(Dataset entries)
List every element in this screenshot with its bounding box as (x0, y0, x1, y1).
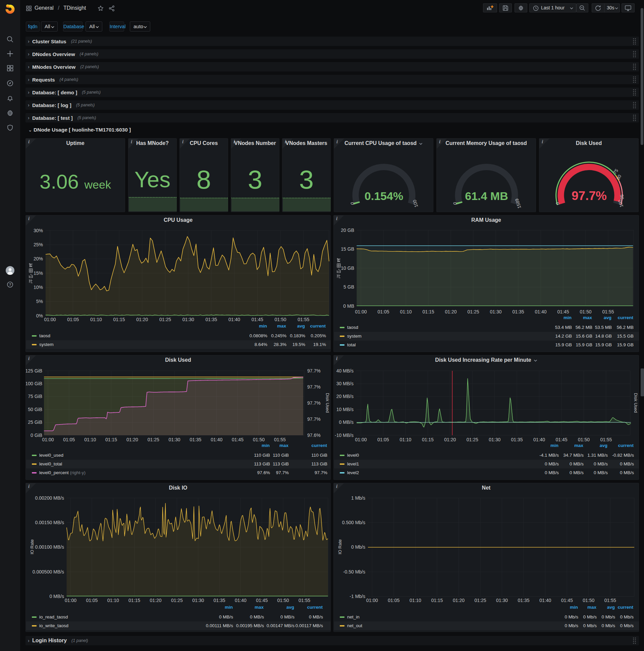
svg-text:01:00: 01:00 (42, 437, 54, 442)
svg-text:01:25: 01:25 (467, 309, 479, 314)
svg-text:01:40: 01:40 (228, 317, 240, 322)
svg-text:01:40: 01:40 (535, 309, 546, 314)
svg-text:97.7%: 97.7% (307, 416, 321, 422)
svg-text:-10 MB/s: -10 MB/s (335, 433, 354, 438)
svg-text:1 Mb/s: 1 Mb/s (351, 495, 365, 501)
svg-text:01:30: 01:30 (489, 437, 501, 442)
svg-text:01:55: 01:55 (600, 437, 612, 442)
svg-text:100: 100 (412, 199, 419, 208)
svg-text:80: 80 (615, 174, 622, 181)
svg-text:01:10: 01:10 (84, 437, 96, 442)
svg-text:01:25: 01:25 (475, 598, 486, 603)
svg-text:01:55: 01:55 (274, 437, 286, 442)
svg-text:01:45: 01:45 (232, 437, 244, 442)
svg-text:01:10: 01:10 (90, 317, 102, 322)
svg-text:01:25: 01:25 (148, 437, 159, 442)
svg-text:97.7%: 97.7% (307, 384, 321, 390)
svg-text:0 Mb/s: 0 Mb/s (351, 544, 365, 550)
svg-text:10 MB/s: 10 MB/s (336, 407, 354, 412)
svg-text:01:50: 01:50 (580, 309, 591, 314)
svg-text:01:30: 01:30 (490, 309, 502, 314)
svg-text:01:40: 01:40 (211, 437, 222, 442)
svg-text:01:25: 01:25 (466, 437, 478, 442)
svg-text:01:00: 01:00 (355, 437, 366, 442)
svg-text:01:30: 01:30 (183, 317, 194, 322)
svg-text:01:50: 01:50 (275, 317, 286, 322)
svg-text:?: ? (9, 283, 11, 286)
svg-text:01:40: 01:40 (235, 598, 247, 603)
svg-text:97.7%: 97.7% (307, 368, 321, 373)
svg-text:01:20: 01:20 (444, 437, 456, 442)
svg-text:01:05: 01:05 (67, 317, 79, 322)
svg-text:01:10: 01:10 (399, 437, 411, 442)
svg-text:30%: 30% (34, 228, 43, 233)
svg-text:0.00150 MB/s: 0.00150 MB/s (35, 520, 64, 525)
svg-text:50 GiB: 50 GiB (28, 407, 42, 412)
svg-text:40 MB/s: 40 MB/s (336, 368, 354, 373)
svg-text:01:10: 01:10 (400, 309, 412, 314)
svg-text:0 MB/s: 0 MB/s (339, 420, 354, 425)
svg-text:01:45: 01:45 (561, 598, 573, 603)
svg-text:10 GB: 10 GB (341, 266, 354, 271)
svg-text:01:35: 01:35 (511, 437, 523, 442)
svg-text:01:15: 01:15 (128, 598, 140, 603)
svg-text:125 GiB: 125 GiB (26, 368, 42, 373)
svg-text:01:00: 01:00 (65, 598, 76, 603)
svg-text:20 MB/s: 20 MB/s (336, 394, 354, 399)
svg-text:0 MB: 0 MB (343, 303, 354, 309)
svg-text:01:40: 01:40 (533, 437, 545, 442)
svg-text:01:55: 01:55 (604, 598, 616, 603)
svg-text:01:05: 01:05 (377, 309, 389, 314)
svg-text:0 GiB: 0 GiB (31, 433, 42, 438)
svg-text:15 GB: 15 GB (341, 246, 354, 252)
svg-text:01:45: 01:45 (555, 437, 567, 442)
svg-text:01:15: 01:15 (114, 317, 125, 322)
svg-text:15%: 15% (34, 271, 43, 276)
svg-text:01:30: 01:30 (496, 598, 508, 603)
svg-text:0.000500 MB/s: 0.000500 MB/s (33, 569, 64, 575)
svg-text:20 GB: 20 GB (341, 227, 354, 233)
svg-text:0.154%: 0.154% (364, 190, 403, 203)
svg-text:01:00: 01:00 (366, 598, 378, 603)
svg-text:01:00: 01:00 (355, 309, 366, 314)
svg-text:25 GiB: 25 GiB (28, 420, 42, 425)
svg-text:01:35: 01:35 (512, 309, 524, 314)
svg-text:01:05: 01:05 (86, 598, 98, 603)
svg-text:01:10: 01:10 (410, 598, 421, 603)
svg-text:01:15: 01:15 (431, 598, 443, 603)
svg-text:95: 95 (619, 194, 625, 200)
svg-text:01:05: 01:05 (388, 598, 399, 603)
svg-text:01:45: 01:45 (557, 309, 569, 314)
svg-text:97.6%: 97.6% (307, 433, 321, 438)
svg-text:01:20: 01:20 (453, 598, 464, 603)
svg-text:01:05: 01:05 (63, 437, 75, 442)
svg-text:01:50: 01:50 (583, 598, 594, 603)
svg-text:100 GiB: 100 GiB (26, 381, 42, 386)
svg-text:0.00200 MB/s: 0.00200 MB/s (35, 495, 64, 501)
svg-text:-1 Mb/s: -1 Mb/s (350, 594, 365, 599)
svg-text:01:15: 01:15 (105, 437, 117, 442)
svg-text:97.7%: 97.7% (572, 189, 607, 203)
svg-text:01:20: 01:20 (150, 598, 161, 603)
svg-text:01:15: 01:15 (422, 437, 434, 442)
svg-text:97.7%: 97.7% (307, 400, 321, 406)
svg-text:01:25: 01:25 (159, 317, 171, 322)
svg-text:01:30: 01:30 (169, 437, 181, 442)
svg-text:01:35: 01:35 (205, 317, 217, 322)
svg-text:0%: 0% (36, 313, 43, 318)
svg-text:10%: 10% (34, 285, 43, 290)
svg-text:5 GB: 5 GB (344, 284, 354, 289)
svg-text:0.500 Mb/s: 0.500 Mb/s (342, 520, 365, 525)
svg-text:5%: 5% (36, 299, 43, 304)
svg-text:0 MB/s: 0 MB/s (49, 594, 64, 599)
svg-text:01:50: 01:50 (253, 437, 265, 442)
svg-text:01:55: 01:55 (298, 598, 310, 603)
svg-text:01:50: 01:50 (578, 437, 590, 442)
svg-text:20%: 20% (34, 256, 43, 261)
svg-text:01:20: 01:20 (445, 309, 456, 314)
svg-text:01:55: 01:55 (297, 317, 309, 322)
svg-text:01:35: 01:35 (190, 437, 201, 442)
svg-text:01:10: 01:10 (107, 598, 119, 603)
svg-text:1589: 1589 (514, 198, 522, 209)
svg-text:01:35: 01:35 (213, 598, 225, 603)
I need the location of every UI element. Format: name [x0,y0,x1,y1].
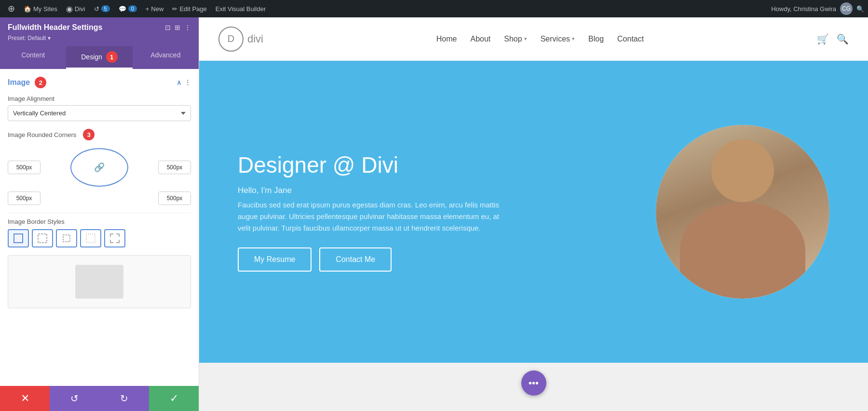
tab-design[interactable]: Design 1 [66,46,132,69]
preset-label[interactable]: Preset: Default [8,35,191,41]
user-avatar[interactable]: CG [840,2,853,15]
corner-visual: 🔗 [44,148,154,187]
more-icon[interactable]: ⋮ [184,24,191,31]
hero-avatar [656,125,829,299]
nav-blog-label: Blog [588,35,604,43]
site-nav: D divi Home About Shop ▾ Services ▾ [199,17,868,61]
floating-action-button[interactable]: ••• [521,370,546,396]
image-alignment-select[interactable]: Vertically Centered Top Bottom [8,105,191,121]
save-button[interactable]: ✓ [149,386,199,411]
border-style-corner-btn[interactable] [104,229,125,247]
nav-shop-label: Shop [504,35,522,43]
nav-blog[interactable]: Blog [588,35,604,43]
border-preview-box [8,255,191,308]
wp-admin-bar: ⊕ 🏠 My Sites ◉ Divi ↺ 5 💬 0 + New ✏ Edit… [0,0,868,17]
nav-icons: 🛒 🔍 [817,33,849,45]
wp-icon: ⊕ [8,3,15,14]
home-icon: 🏠 [24,5,31,13]
svg-rect-2 [63,235,70,242]
nav-services[interactable]: Services ▾ [541,35,575,43]
resize-icon[interactable]: ⊡ [165,24,171,31]
corner-top-right-input[interactable] [158,161,191,174]
image-alignment-field: Image Alignment Vertically Centered Top … [8,95,191,121]
admin-bar-left: ⊕ 🏠 My Sites ◉ Divi ↺ 5 💬 0 + New ✏ Edit… [4,0,769,17]
logo-circle: D [218,27,244,52]
corner-ellipse: 🔗 [70,148,128,187]
undo-button[interactable]: ↺ [50,386,99,411]
border-style-dashed-outer-btn[interactable] [32,229,53,247]
sidebar-header: Fullwidth Header Settings ⊡ ⊞ ⋮ Preset: … [0,17,199,46]
border-styles-label: Image Border Styles [8,218,191,225]
hero-title: Designer @ Divi [238,152,503,178]
hero-body: Faucibus sed sed erat ipsum purus egesta… [238,199,503,234]
nav-about[interactable]: About [470,35,490,43]
border-style-dashed-inner-btn[interactable] [56,229,77,247]
cancel-button[interactable]: ✕ [0,386,50,411]
comments-item[interactable]: ↺ 5 [90,0,114,17]
corner-bottom-right-input[interactable] [158,192,191,205]
border-style-dotted-btn[interactable] [80,229,101,247]
content-area: D divi Home About Shop ▾ Services ▾ [199,17,868,411]
admin-search-icon[interactable]: 🔍 [856,5,864,13]
image-section-label: Image [8,78,30,87]
image-section-collapse: ∧ ⋮ [176,79,191,86]
corners-bottom-row [8,192,191,205]
nav-search-icon[interactable]: 🔍 [837,33,849,45]
main-layout: Fullwidth Header Settings ⊡ ⊞ ⋮ Preset: … [0,17,868,411]
rounded-corners-label: Image Rounded Corners [8,131,76,138]
new-label: New [151,5,163,13]
wp-logo-item[interactable]: ⊕ [4,0,19,17]
image-alignment-label: Image Alignment [8,95,191,102]
my-sites-item[interactable]: 🏠 My Sites [20,0,61,17]
new-item[interactable]: + New [142,0,168,17]
redo-button[interactable]: ↻ [99,386,149,411]
divi-item[interactable]: ◉ Divi [62,0,89,17]
nav-links: Home About Shop ▾ Services ▾ Blog Contac [436,35,644,43]
nav-shop[interactable]: Shop ▾ [504,35,527,43]
tab-advanced[interactable]: Advanced [133,46,199,69]
section-dots-icon[interactable]: ⋮ [184,79,191,86]
edit-page-label: Edit Page [179,5,206,13]
border-style-solid-btn[interactable] [8,229,29,247]
corner-bottom-left-input[interactable] [8,192,41,205]
exit-builder-label: Exit Visual Builder [216,5,266,13]
tab-design-badge: 1 [106,51,118,63]
cart-icon[interactable]: 🛒 [817,33,829,45]
contact-me-button[interactable]: Contact Me [319,247,392,272]
image-border-styles-section: Image Border Styles [8,218,191,247]
hero-text: Designer @ Divi Hello, I'm Jane Faucibus… [238,152,503,272]
section-divider [8,213,191,213]
hero-image-wrap [656,125,829,299]
tab-content[interactable]: Content [0,46,66,69]
sync-icon: ↺ [94,5,99,13]
corners-widget: 🔗 [8,145,191,205]
logo-text: divi [247,33,263,45]
nav-contact-label: Contact [617,35,644,43]
comments-bubble-item[interactable]: 💬 0 [115,0,141,17]
site-logo[interactable]: D divi [218,27,263,52]
svg-rect-0 [14,234,23,243]
sidebar-title-row: Fullwidth Header Settings ⊡ ⊞ ⋮ [8,23,191,32]
my-resume-button[interactable]: My Resume [238,247,312,272]
nav-home-label: Home [436,35,457,43]
nav-services-label: Services [541,35,570,43]
nav-home[interactable]: Home [436,35,457,43]
image-section-title-left: Image 2 [8,77,46,88]
corner-top-left-input[interactable] [8,161,41,174]
comment-icon: 💬 [119,5,126,13]
exit-builder-item[interactable]: Exit Visual Builder [212,0,270,17]
sidebar-panel: Fullwidth Header Settings ⊡ ⊞ ⋮ Preset: … [0,17,199,411]
nav-contact[interactable]: Contact [617,35,644,43]
svg-rect-3 [86,234,95,243]
columns-icon[interactable]: ⊞ [175,24,180,31]
admin-bar-right: Howdy, Christina Gwira CG 🔍 [771,2,864,15]
sidebar-title: Fullwidth Header Settings [8,23,102,32]
pencil-icon: ✏ [172,5,177,13]
chevron-up-icon[interactable]: ∧ [176,79,181,86]
comments-bubble-badge: 0 [128,5,137,12]
image-rounded-corners-section: Image Rounded Corners 3 🔗 [8,129,191,205]
edit-page-item[interactable]: ✏ Edit Page [168,0,210,17]
comments-badge: 5 [101,5,110,12]
rounded-label-row: Image Rounded Corners 3 [8,129,191,140]
link-icon[interactable]: 🔗 [94,162,105,173]
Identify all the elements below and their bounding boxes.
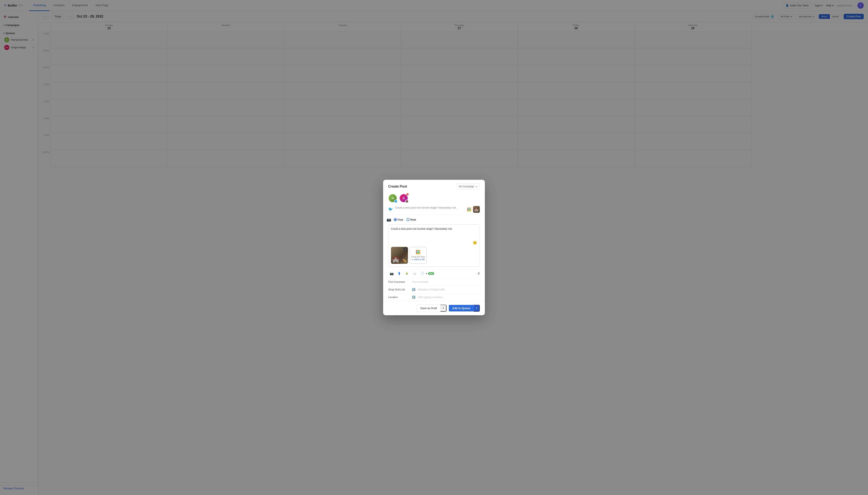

__Task to complete__
Please return a copy of each line in the entries that has the string "section".

__The answer__
image-section-label: Image [8,78,30,87]
image-section-collapse: ∧ ⋮ [176,79,191,86]
section-dots-icon[interactable]: ⋮ [184,79,191,86]
image-border-styles-section: Image Border Styles [8,218,191,247]
section-divider [8,213,191,213]
image-section-title-left: Image 2 [8,77,46,88]
image-rounded-corners-section: Image Rounded Corners 3 🔗 [8,129,191,205]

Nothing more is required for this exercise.